No but seriously. It was awesome. Maura crying, noooo I wanted to reach through my TV, okay laptop, and give her a hug. My god, somebody should, right?
There’s so much from this episode to comment on, I don’t even know where to start. So I think I’ll just go watch it all. over. again. Yes.
P.S. Jane’s fart, tidy underwear whatever dance:
Because Jane Rizzoli is a badass and badasses like her need videos to showcase their badassery. Enjoy. I had super bunches of fun making this one. Watch in HD, peeps!
Okay first of all, this dollhouse episode made me think of my mom and her boyfriend’s neighbors who are in fact named Ken and Barbie — swearing on a stack of Gray’s Anatomy books — yet they look nothing like Ken and Barbie. At. All.
Moving along. Unpopular opinion, but I really liked this episode. Another unpopular opinion, I like Jane and Casey. Yes, dudes are pricks 75% of the time, it’s in their genetic makeup…but I still like him.
Look, my feelings are as follows: Jane is straight - although completely strong and independent - she does want to find someone some day, so unless she has some great epiphany one morning or falls out of a closet, she’s going to keep dating dudes. Casey is BY FAR the best out of any male that has graced Jane’s presence to date.
Not to sound too much like Maura, but he’s sweet - well he was, at least pre-injury. And hot. Chris Vance is hot. Yes, I’m straight.
I liked the crime story line, too, which is a rarity in most episodes. When the crime is good - even if it’s used as a backdrop - the episode flows so much better. Despite that, it won’t have me running out to any doll stores any time soon.
I gotta say, not a fan of mopey Jane, although I like that she still didn’t lose her sense of humor. And may I say, nice scrunchie.
Maura. Maura is just awesome. And may I say, green is your color, giiiiirl.
Ma Rizzoli reminds me so much of my own mother I can’t help but love everything she does.

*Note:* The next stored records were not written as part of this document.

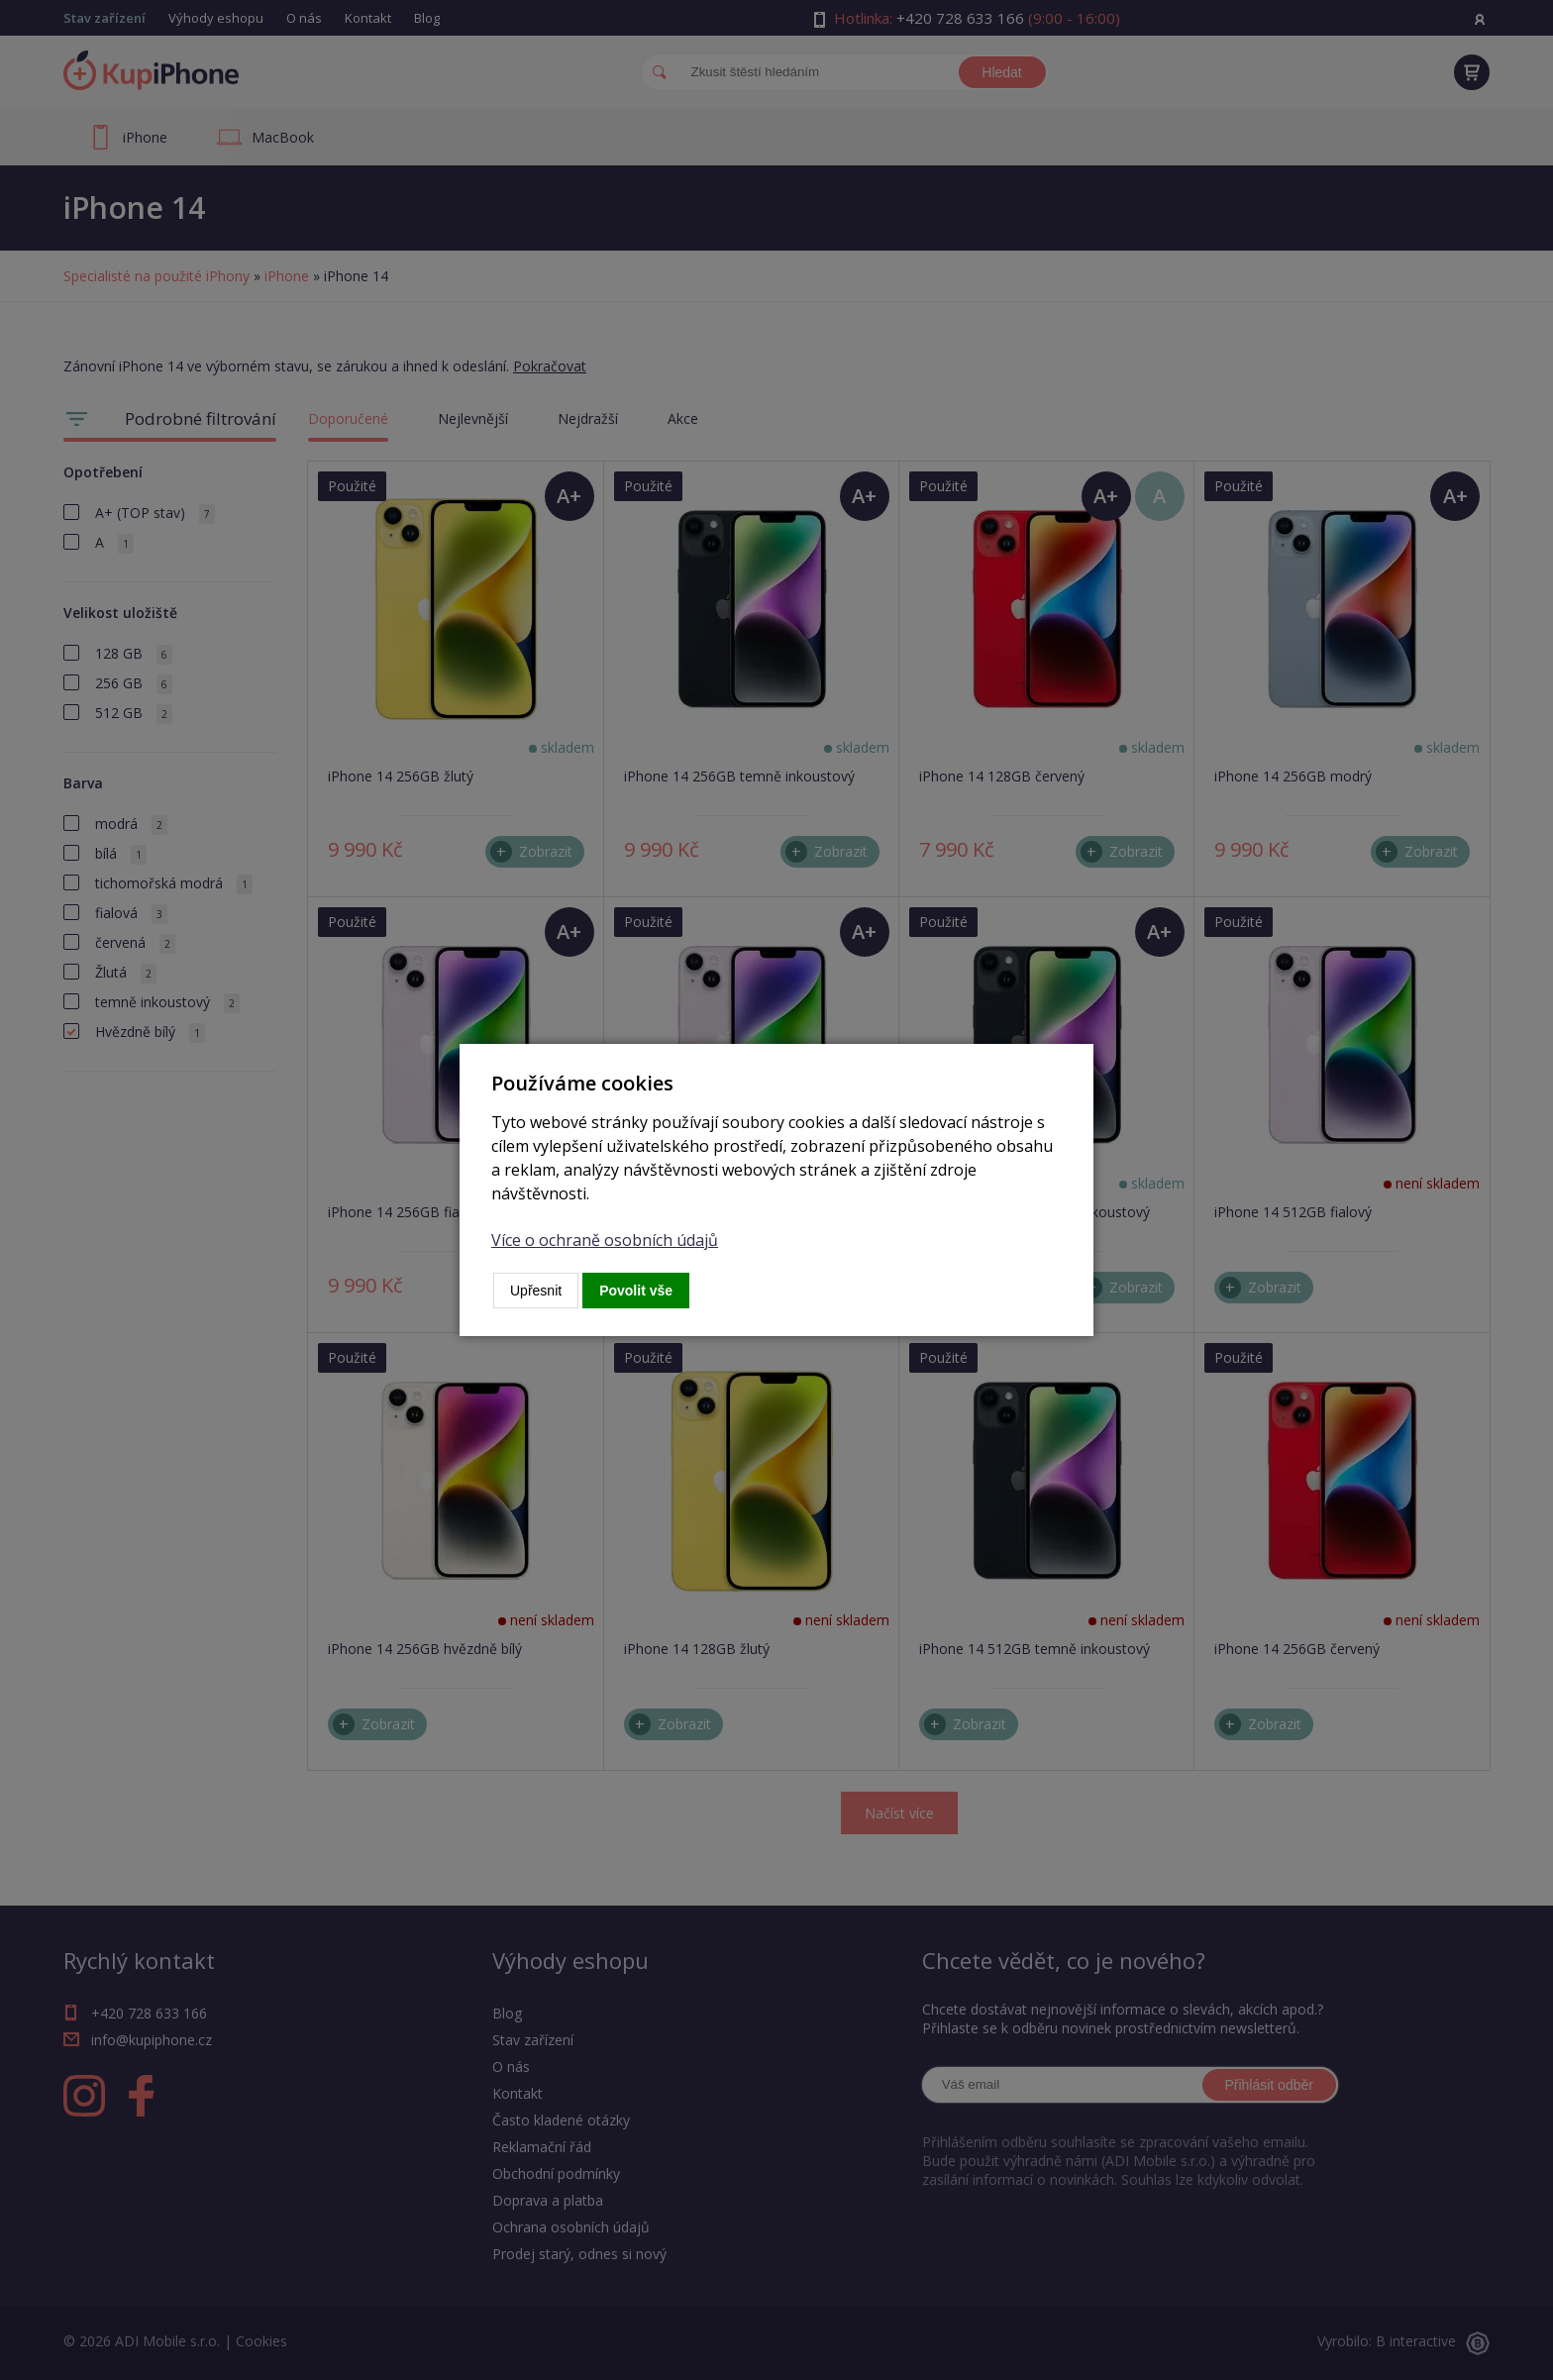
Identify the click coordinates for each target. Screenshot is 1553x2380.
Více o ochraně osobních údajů (604, 1240)
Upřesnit (536, 1290)
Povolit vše (636, 1290)
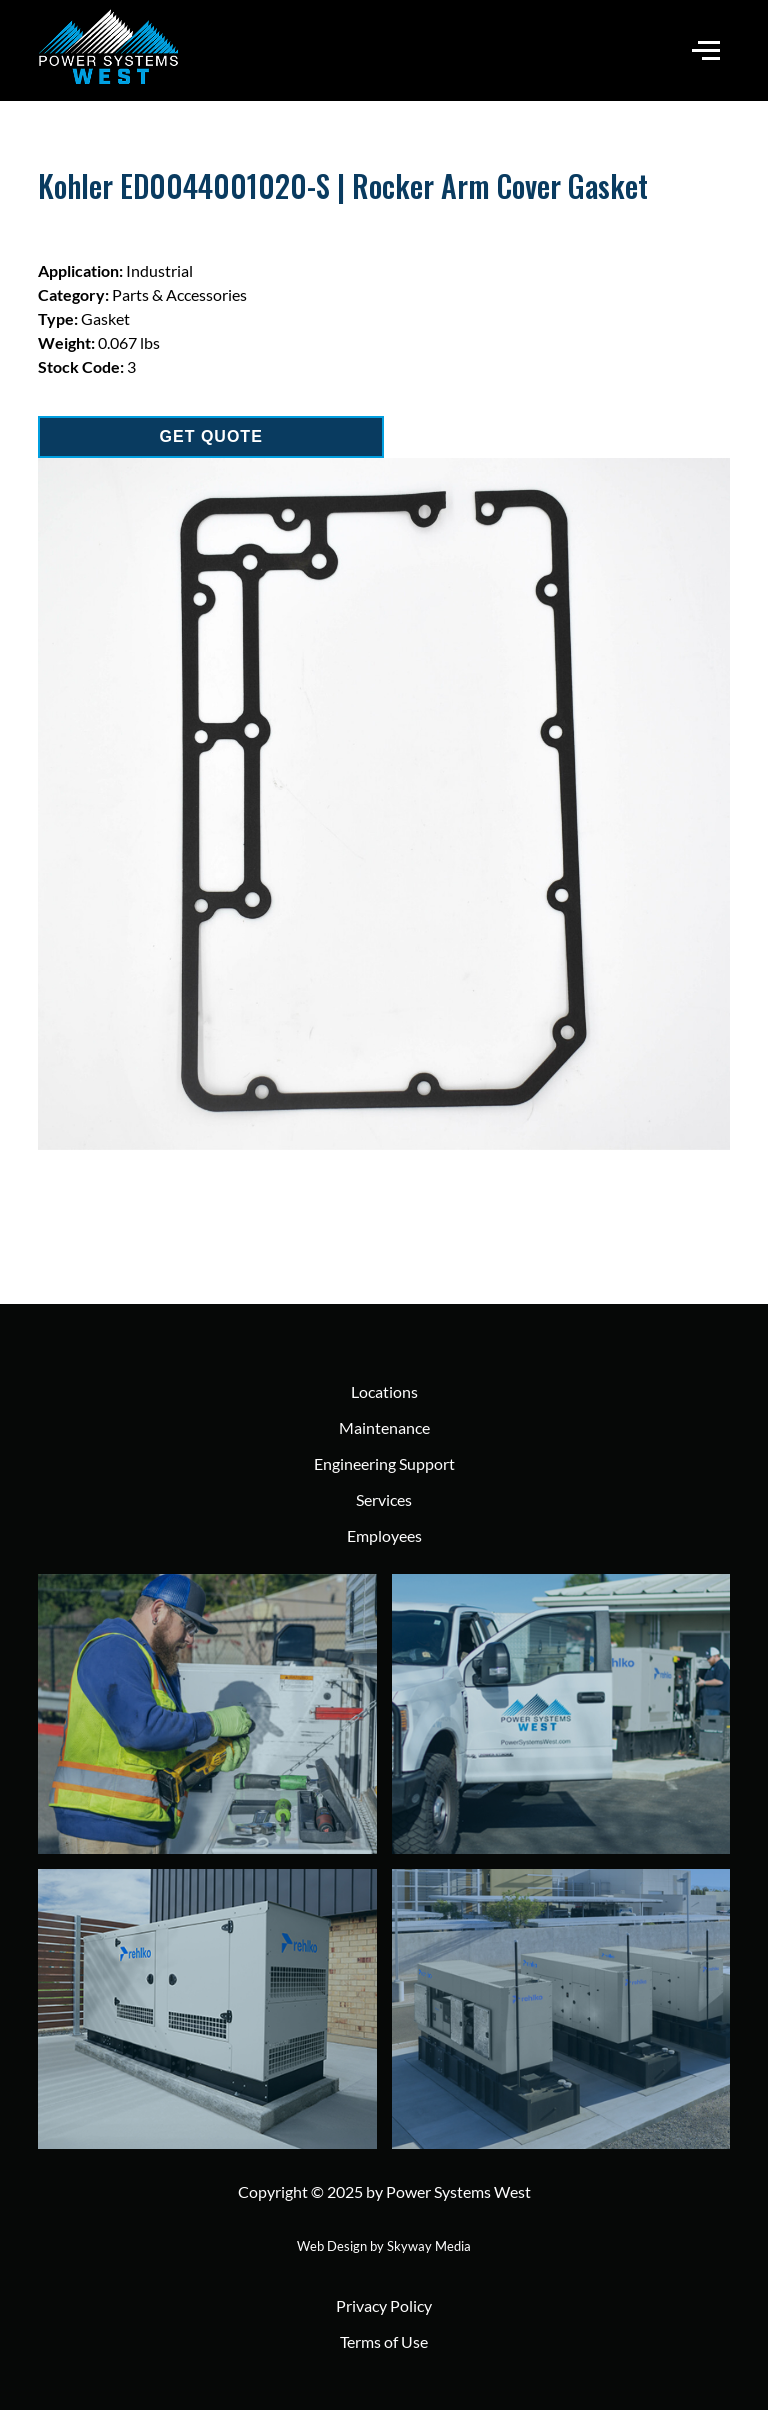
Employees (384, 1535)
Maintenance (384, 1427)
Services (384, 1499)
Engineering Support (384, 1463)
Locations (384, 1391)
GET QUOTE (211, 436)
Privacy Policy (384, 2305)
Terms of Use (384, 2341)
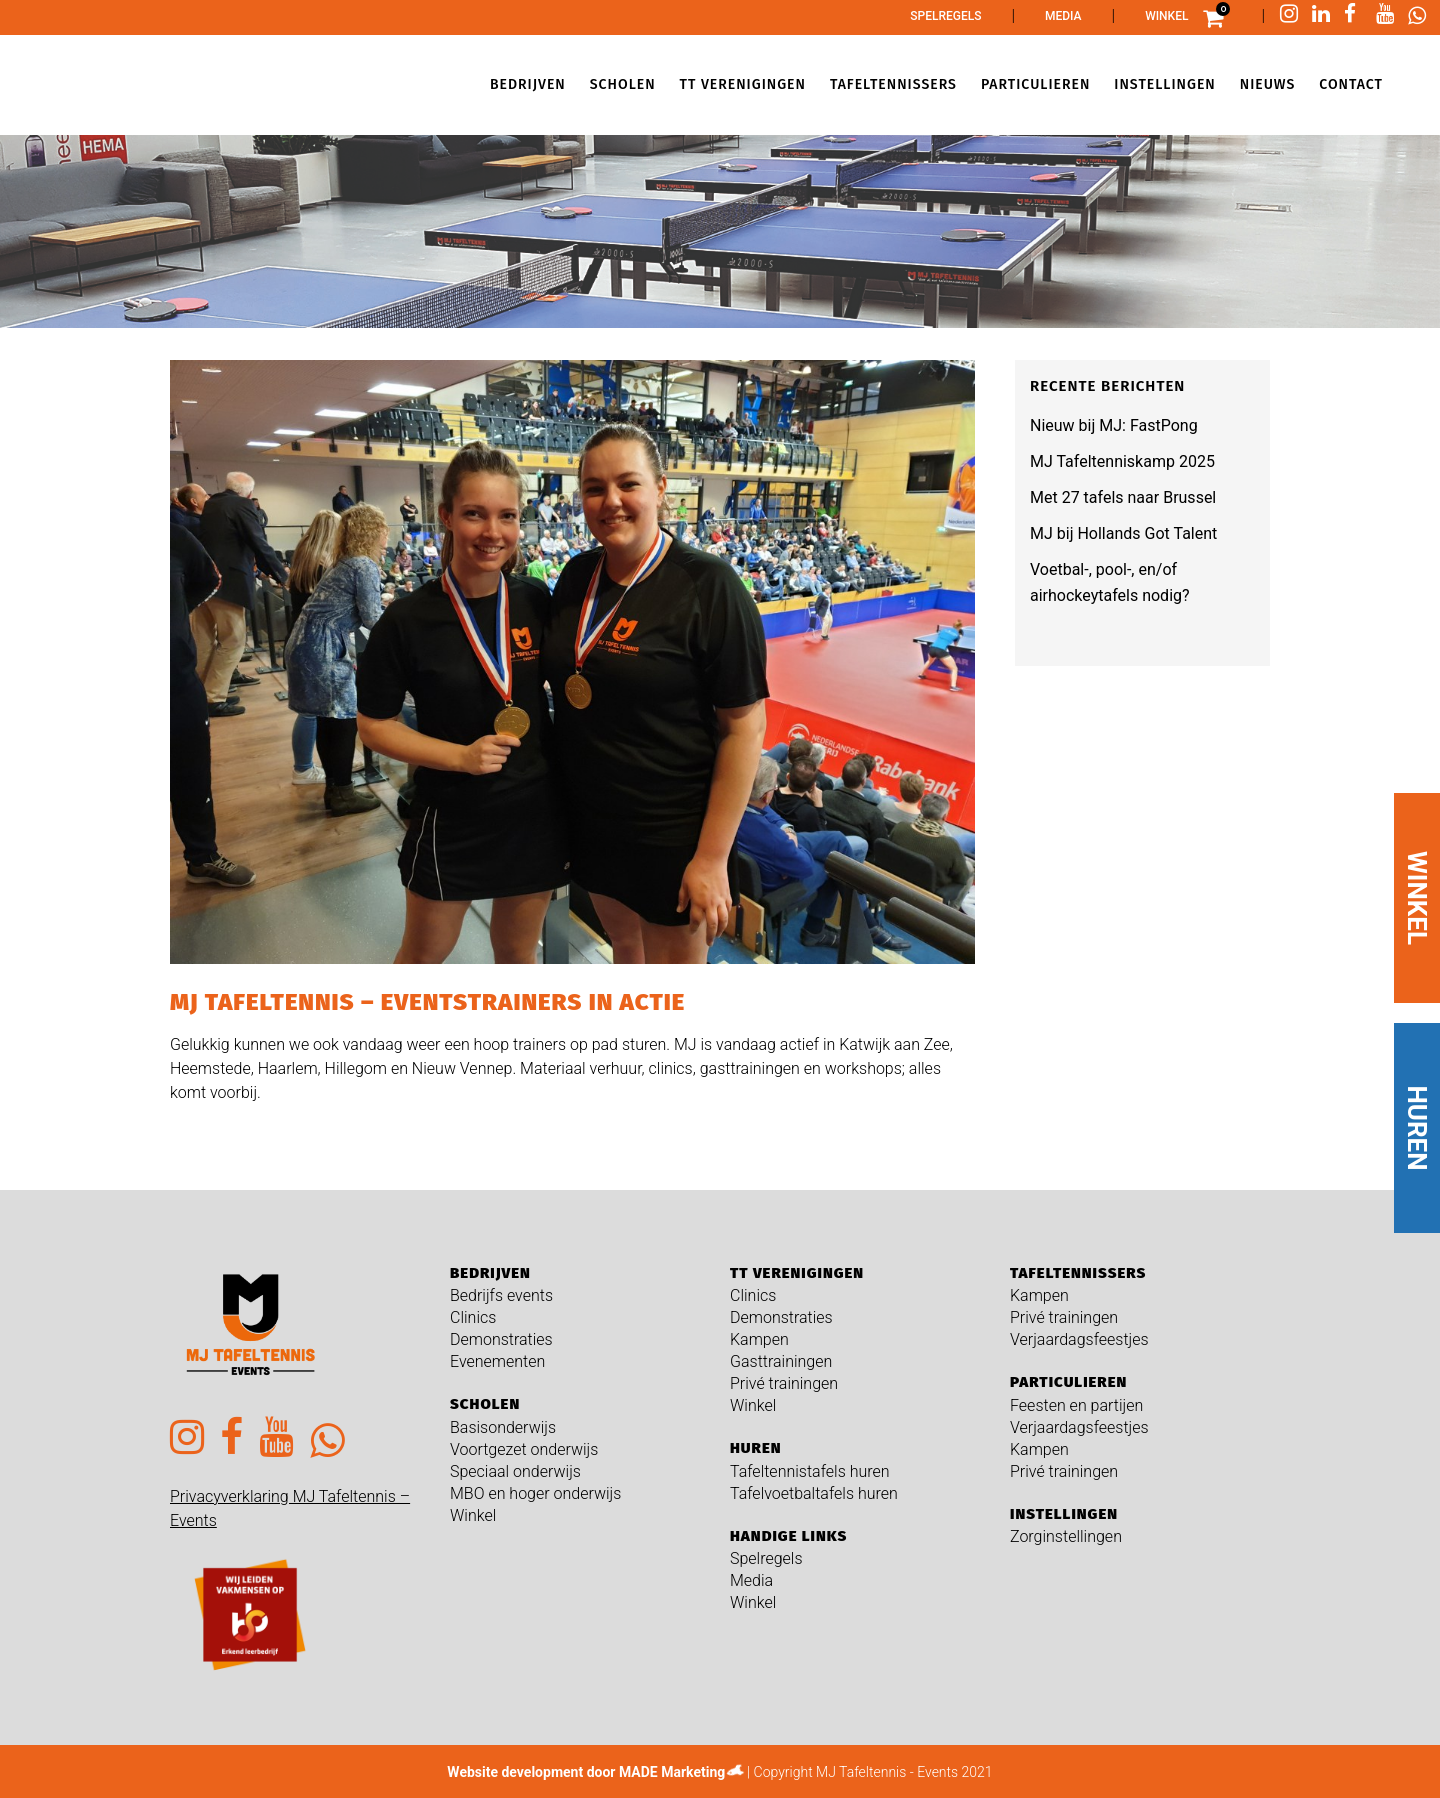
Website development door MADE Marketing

I love that she sneaks Rondo food.
RONDO. I just gotta say one thing…Mrs. Vanilla… #dead. And his homie posse? Sha. Angela’s Guardians. Respect.
Rondo & Ma Rizzoli. I ship it. What was the name someone came up with? Rongela? haha.
Korsak and Frost are hilarious. Jane saying that she’d visit Korsak at Walpole…how sweet.
The whole Marlene thing was creepy yet oddly humorous. “I dunno where she’s been, you take her.” - “She might like leashes, too.” Bwaha. $8,000 for a sex doll? Really? They should’ve had Jane punch it in the head when she walked up.
LOVED this convo:
Maura: Sixteen bytes per sector are reserved for keys and access conditions and cannot normally be used for user data.
Jane: Beep. I am a robot. Beep. I do not compute human talk.
Maura: I do not use that inflection and that is the storage space on a B cat card.
Jane: That’s riveting.
Maura: I’m going to the gym and even though you’re rude, you’re coming with me.
Jane: No. Thank you. I’m too tired to work out.
Maura: Then let’s go to The Dirty Robber. I’ll even have a beer with you.
Jane: No, I’m gonna go work out on my couch…five stages of junk food.
And can we please take a gigantic long second to appreciate the fact that Maura had Angela swear on a Gray’s Anatomy book? ………………… thank you.
Jane: Have you been drinking? (Selfish plug of a sidenote: who else wants to see a majorly inebriated Maura Isles? *raises both hands* thank you)
Maura: Yes. Water. Two liters a day as recommended by the Mayo Clinic.
Jane: You couldn’t possibly tell how old that speck of blood is.
Maura: Yes I can. It’s simple. A laser excites the tryptophan until it fluoresces.
Jane: Tick tock.
Maura: Well you asked.
Jane and Maura spying behind the crap piece of Pinto art was lovely.
And lastly…shut the front door. Maura Isles you are too much.